> _What you should do_: Look through the data below and work out how many lines contain the string "oder". Give the number alone.

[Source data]
= Beginning of Section =
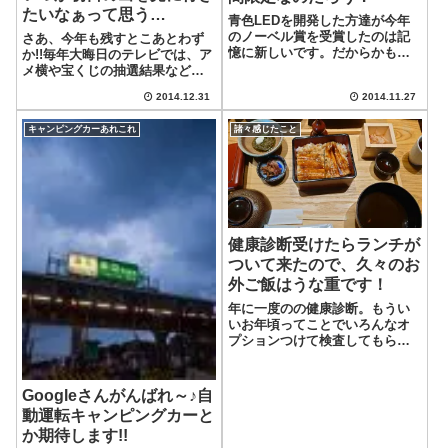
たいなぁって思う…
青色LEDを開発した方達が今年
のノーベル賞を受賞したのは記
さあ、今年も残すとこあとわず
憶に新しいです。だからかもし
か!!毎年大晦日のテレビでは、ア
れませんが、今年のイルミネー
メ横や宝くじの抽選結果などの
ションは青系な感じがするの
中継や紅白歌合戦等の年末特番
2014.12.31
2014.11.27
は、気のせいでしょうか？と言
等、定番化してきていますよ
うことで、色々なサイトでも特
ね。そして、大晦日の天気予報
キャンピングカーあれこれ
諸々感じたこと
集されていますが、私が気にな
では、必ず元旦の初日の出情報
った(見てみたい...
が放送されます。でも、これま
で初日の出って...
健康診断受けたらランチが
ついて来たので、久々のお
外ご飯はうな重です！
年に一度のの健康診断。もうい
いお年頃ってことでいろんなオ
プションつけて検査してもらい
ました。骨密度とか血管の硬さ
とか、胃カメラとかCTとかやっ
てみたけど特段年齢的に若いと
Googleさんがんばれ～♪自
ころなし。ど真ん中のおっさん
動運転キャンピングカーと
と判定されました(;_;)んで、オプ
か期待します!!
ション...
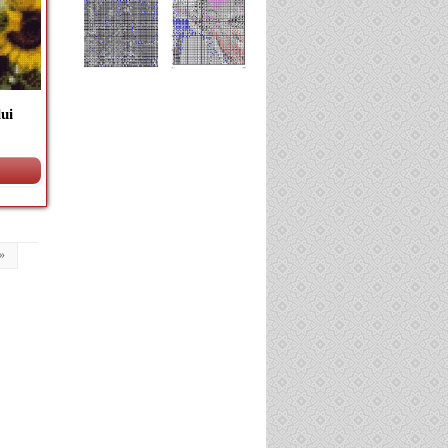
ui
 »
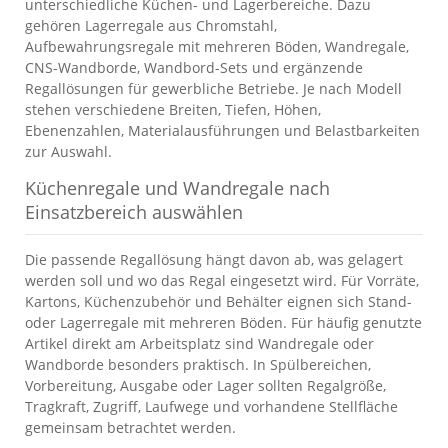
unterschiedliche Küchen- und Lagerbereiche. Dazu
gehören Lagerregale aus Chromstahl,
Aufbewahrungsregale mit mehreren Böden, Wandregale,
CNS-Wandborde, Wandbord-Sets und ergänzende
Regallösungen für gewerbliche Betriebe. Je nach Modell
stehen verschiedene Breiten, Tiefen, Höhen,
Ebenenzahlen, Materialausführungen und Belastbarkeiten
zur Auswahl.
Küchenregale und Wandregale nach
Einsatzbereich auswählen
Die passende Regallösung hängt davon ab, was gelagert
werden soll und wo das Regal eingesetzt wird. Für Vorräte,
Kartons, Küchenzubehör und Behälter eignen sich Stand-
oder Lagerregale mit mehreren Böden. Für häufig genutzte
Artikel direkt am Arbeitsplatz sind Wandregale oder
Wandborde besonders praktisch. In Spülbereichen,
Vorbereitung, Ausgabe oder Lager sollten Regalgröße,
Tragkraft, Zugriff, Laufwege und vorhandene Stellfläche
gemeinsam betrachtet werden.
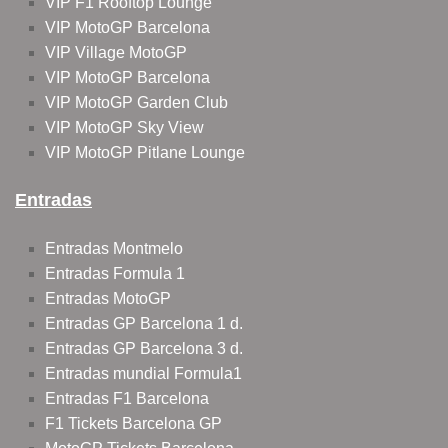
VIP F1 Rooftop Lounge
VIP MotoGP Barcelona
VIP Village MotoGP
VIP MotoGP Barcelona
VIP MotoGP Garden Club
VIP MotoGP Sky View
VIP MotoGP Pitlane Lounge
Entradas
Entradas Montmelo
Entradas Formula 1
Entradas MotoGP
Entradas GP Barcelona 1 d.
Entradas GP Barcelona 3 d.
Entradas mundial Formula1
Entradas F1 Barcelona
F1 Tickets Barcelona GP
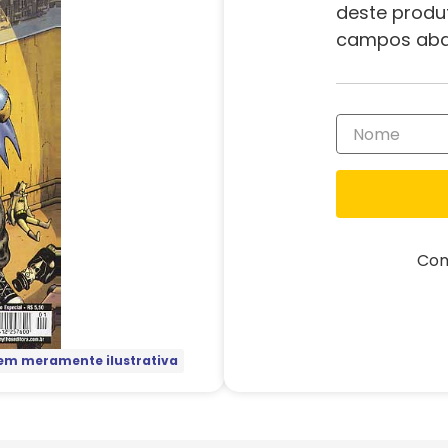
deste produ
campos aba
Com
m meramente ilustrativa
= End of Section =
> _Written response_: 3